Part of this year’s projects has been the search for good examples of grooming law.
I believed my groomer had been sacked from a job in the Netherlands because he was grooming from from his desk. As far as I can now ascertain, grooming is not yet illegal in the Netherlands, and the dismissal would likely have been for misuse of time and facilities at work had he not guessed he was about to get fired and resigned.
I will take a closer look with you at Dutch law later, but of real interest for the moment is South Africa, where poverty left many in a vulnerable position in the ‘post apartheid’ years. It had been flagged to me as progressive.
I am not pretending to be a legal expert. This was research to pass to legal experts if we found anything to hold up as a beacon.
The position in South Africa
A couple of things stand out for me with regard to South Africa.
As with most countries, South Africa’s laws around grooming centre around children and ‘vulnerable adults’ (read mentally disabled). The Criminal Law (Sexual Offences and Related Matters) Amendment Act, 2007 tidied up a lot of South African law relating to sexual offences.
As expected, there is mention of forced prostitution and trafficking. It is the acts themselves rather than the grooming of people into these positions which is illegal.
But there is mention of ‘seduction’ as tort in various places. The tort of seduction still appears to exist in South Africa, almost the equivalent of the Sex/Rape by Deception Law now rendered useless in UK law.

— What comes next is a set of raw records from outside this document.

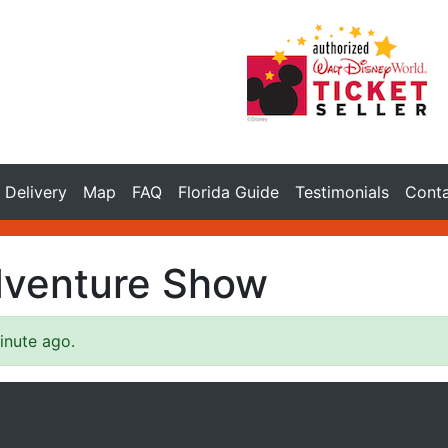
Delivery
Map
FAQ
Florida Guide
Testimonials
Cont
dventure Show
inute ago.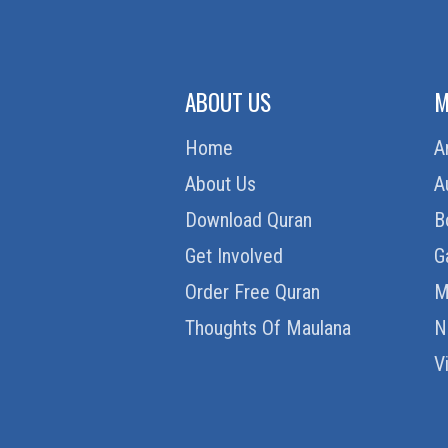
ABOUT US
M
Home
A
About Us
A
Download Quran
B
Get Involved
G
Order Free Quran
M
Thoughts Of Maulana
N
V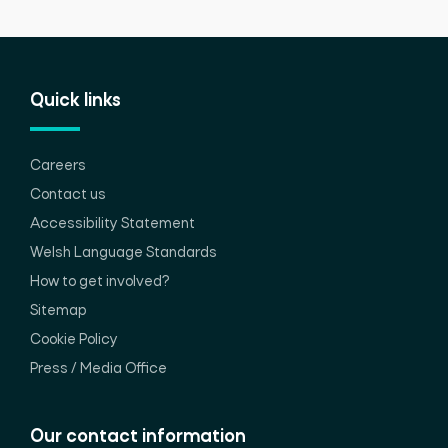
Quick links
Careers
Contact us
Accessibility Statement
Welsh Language Standards
How to get involved?
Sitemap
Cookie Policy
Press / Media Office
Our contact information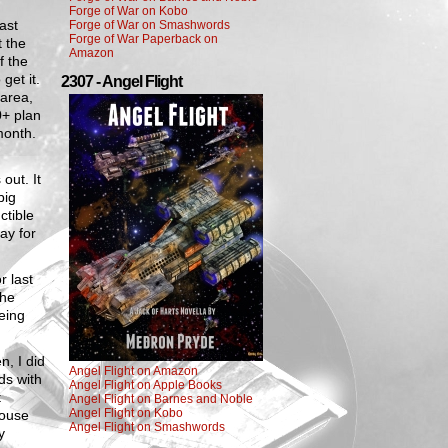
Forge of War on Kobo
ast
Forge of War on Smashwords
Forge of War Paperback on
t the
Amazon
f the
get it.
2307 - Angel Flight
 area,
0+ plan
month.
out. It
big
ctible
pay for
r last
the
being
n, I did
Angel Flight on Amazon
ds with
Angel Flight on Apple Books
t
Angel Flight on Barnes and Noble
Angel Flight on Kobo
house
Angel Flight on Smashwords
y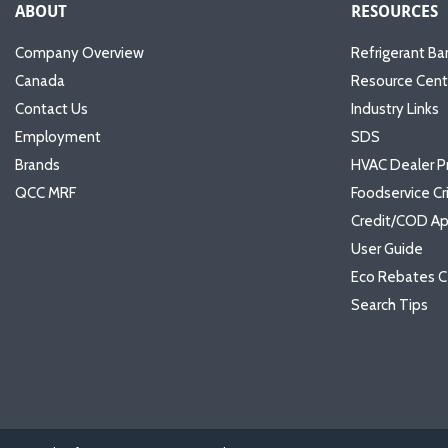
ABOUT
RESOURCES
Company Overview
Refrigerant Ba
Canada
Resource Cent
Contact Us
Industry Links
Employment
SDS
Brands
HVAC Dealer P
QCC MRF
Foodservice Cr
Credit/COD Ap
User Guide
Eco Rebates C
Search Tips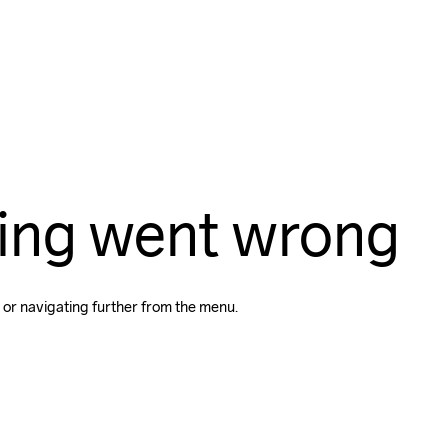
ing went wrong
 or navigating further from the menu.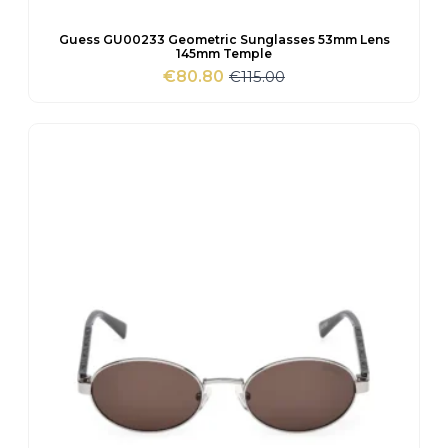
Guess GU00233 Geometric Sunglasses 53mm Lens
145mm Temple
€
115.00
€
80.80
Original
Current
price
price
was:
is:
€115.00.
€80.80.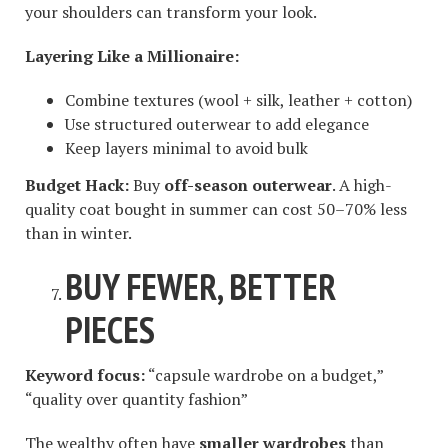
your shoulders can transform your look.
Layering Like a Millionaire:
Combine textures (wool + silk, leather + cotton)
Use structured outerwear to add elegance
Keep layers minimal to avoid bulk
Budget Hack:
Buy
off-season outerwear
. A high-
quality coat bought in summer can cost 50–70% less
than in winter.
BUY FEWER, BETTER
PIECES
Keyword focus:
“capsule wardrobe on a budget,”
“quality over quantity fashion”
The wealthy often have
smaller wardrobes
than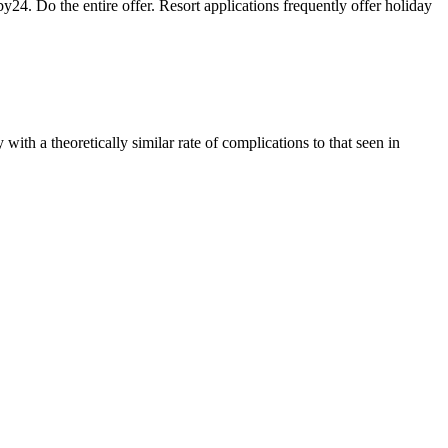
. Do the entire offer. Resort applications frequently offer holiday
th a theoretically similar rate of complications to that seen in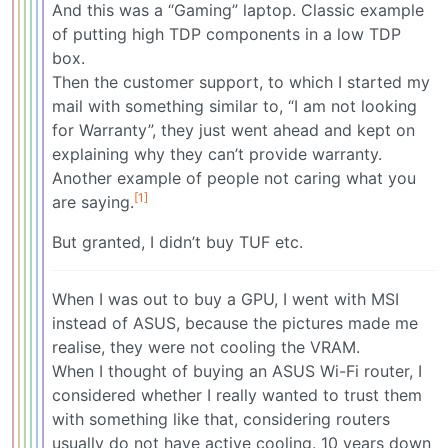
And this was a “Gaming” laptop. Classic example
of putting high TDP components in a low TDP
box.
Then the customer support, to which I started my
mail with something similar to, “I am not looking
for Warranty”, they just went ahead and kept on
explaining why they can’t provide warranty.
Another example of people not caring what you
[1]
are saying.
But granted, I didn’t buy TUF etc.
When I was out to buy a GPU, I went with MSI
instead of ASUS, because the pictures made me
realise, they were not cooling the VRAM.
When I thought of buying an ASUS Wi-Fi router, I
considered whether I really wanted to trust them
with something like that, considering routers
usually do not have active cooling. 10 years down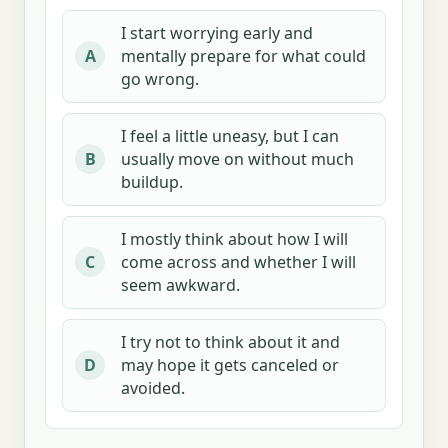
I start worrying early and
mentally prepare for what could
A
go wrong.
I feel a little uneasy, but I can
usually move on without much
B
buildup.
I mostly think about how I will
come across and whether I will
C
seem awkward.
I try not to think about it and
may hope it gets canceled or
D
avoided.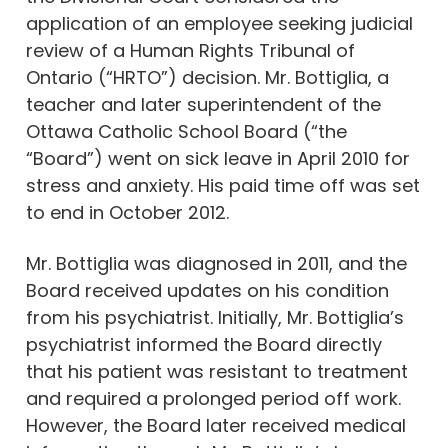
application of an employee seeking judicial
review of a Human Rights Tribunal of
Ontario (“HRTO”) decision. Mr. Bottiglia, a
teacher and later superintendent of the
Ottawa Catholic School Board (“the
“Board”) went on sick leave in April 2010 for
stress and anxiety. His paid time off was set
to end in October 2012.
Mr. Bottiglia was diagnosed in 2011, and the
Board received updates on his condition
from his psychiatrist. Initially, Mr. Bottiglia’s
psychiatrist informed the Board directly
that his patient was resistant to treatment
and required a prolonged period off work.
However, the Board later received medical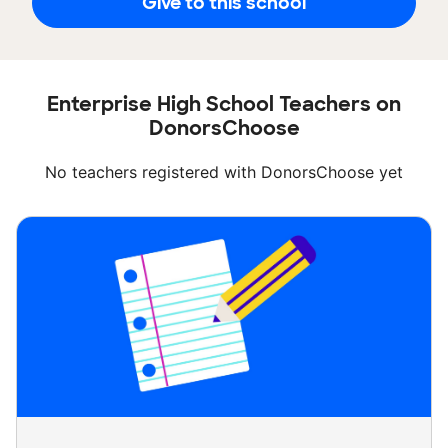
Give to this school
Enterprise High School Teachers on
DonorsChoose
No teachers registered with DonorsChoose yet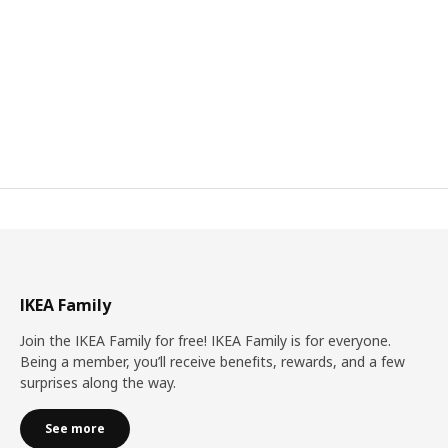
IKEA Family
Join the IKEA Family for free! IKEA Family is for everyone.
Being a member, you’ll receive benefits, rewards, and a few
surprises along the way.
See more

An unmarried woman who had been seduced could claim damages if consent was obtained by ‘misinterpretation.
(It does have to be noted that the origins of this law date back to the days when women were regarded as chattels, and when a father could take action, not the woman herself.)
So laws around grooming are tight if they lead to trafficking or forced prostitution, and under law there seems to remain some protection from obtaining sex by deception, although I’ve found little about it beyond the odd reference.
There does, however, seem to be a fairly wide awareness of grooming and grooming techniques, and of ‘catfishing’ a form of grooming where the individual pretends to be someone else, notably online, to form a relationship.
Related laws include: online/social media offences breaching personal privacy (eg sextortion), assault, criminal defamation, and extortion. (Source: MOBEIG)
Anti Grooming Points for Legislation?
If I had to give South Africa a score for protection against grooming on the basis of what I’ve found whilst researching, it’d be a (very arbitrary) 6 out of 10:
- Definitely better than average (probably better than the UK)
- Some clear mentions of adult grooming as a ‘thing’ (not overlooked)
- Strong awareness of grooming into trafficking
- Strong awareness of grooming into modern day slavery
- Potentially has an existing law of seduction as a tort, although it’s unclear whether a legal challenge might succeed (This would help bring actions against sexual grooming)
- No explicit grooming laws yet
- Grooming seems low on the agenda (understandably)
Feel free to add or comment, correct or clarify – this is just a piece of Internet research shared in the search for a good model of legislation against grooming, and doesn’t pretend to be a definitive statement of legal position.